─── Records supplied
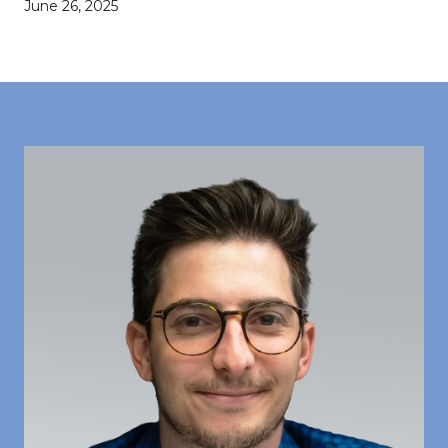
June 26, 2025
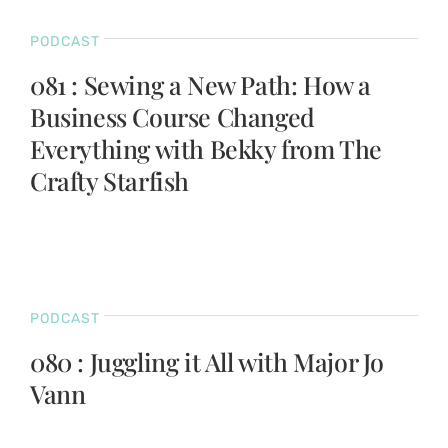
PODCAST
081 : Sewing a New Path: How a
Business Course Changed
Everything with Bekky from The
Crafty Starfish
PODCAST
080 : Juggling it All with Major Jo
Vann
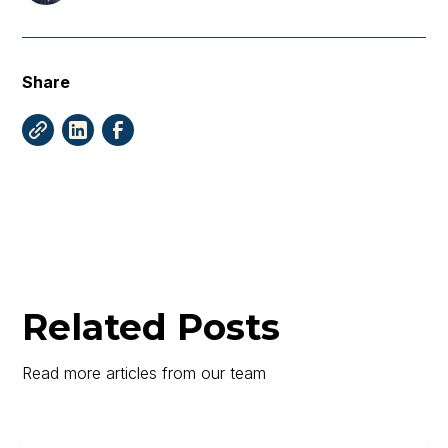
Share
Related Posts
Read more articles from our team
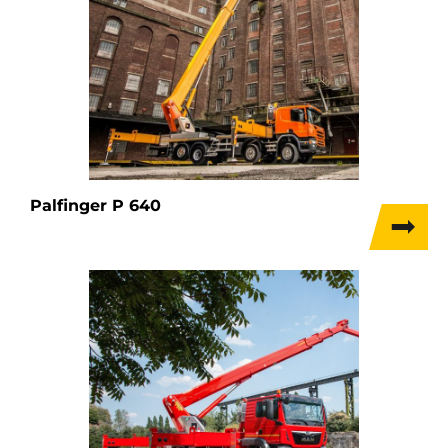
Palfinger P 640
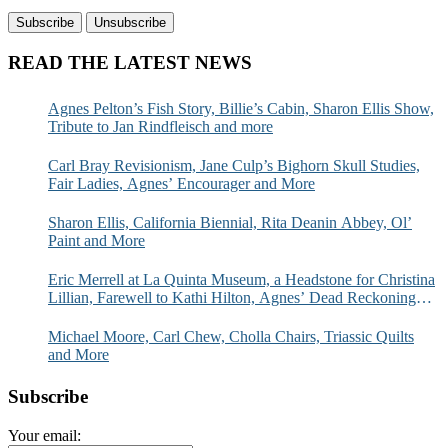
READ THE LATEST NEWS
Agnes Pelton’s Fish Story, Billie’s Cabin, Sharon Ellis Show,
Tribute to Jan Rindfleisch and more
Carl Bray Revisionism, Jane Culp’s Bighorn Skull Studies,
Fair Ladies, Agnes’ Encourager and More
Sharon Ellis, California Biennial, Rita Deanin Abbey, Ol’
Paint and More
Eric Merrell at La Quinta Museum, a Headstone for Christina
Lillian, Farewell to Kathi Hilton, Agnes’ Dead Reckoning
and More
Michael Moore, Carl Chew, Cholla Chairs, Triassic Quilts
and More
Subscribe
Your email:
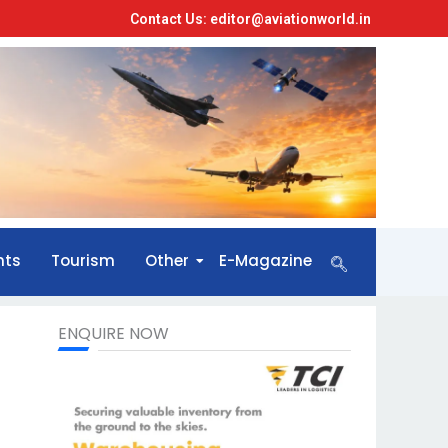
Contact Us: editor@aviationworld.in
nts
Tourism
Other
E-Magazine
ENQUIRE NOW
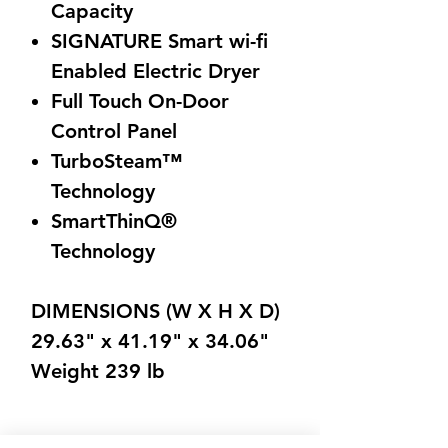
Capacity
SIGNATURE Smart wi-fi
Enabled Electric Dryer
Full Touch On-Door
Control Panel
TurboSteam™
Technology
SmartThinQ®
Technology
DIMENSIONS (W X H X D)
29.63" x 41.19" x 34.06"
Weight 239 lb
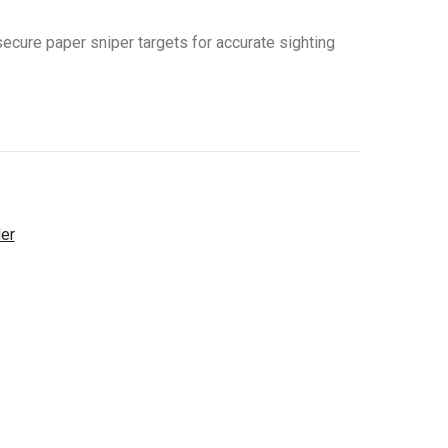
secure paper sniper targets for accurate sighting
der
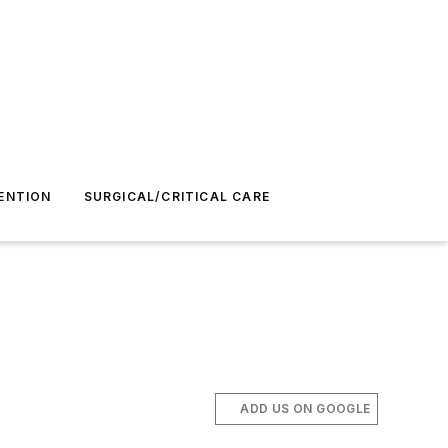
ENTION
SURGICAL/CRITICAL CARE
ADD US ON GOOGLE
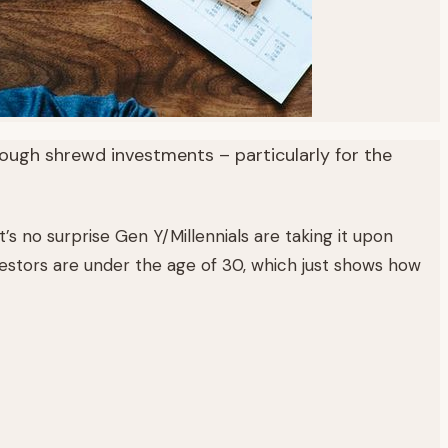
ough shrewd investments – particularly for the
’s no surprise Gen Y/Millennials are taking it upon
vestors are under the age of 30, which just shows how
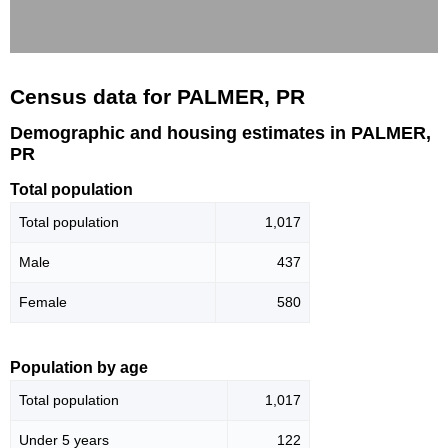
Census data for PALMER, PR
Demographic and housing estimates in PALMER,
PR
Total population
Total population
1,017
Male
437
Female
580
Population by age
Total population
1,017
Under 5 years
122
──────
- **What you need to do**
Gather all lines from the listing above in which "PALMER" occurs.

- **Solution to this problem**
Census data for PALMER, PR
Demographic and housing estimates in PALMER,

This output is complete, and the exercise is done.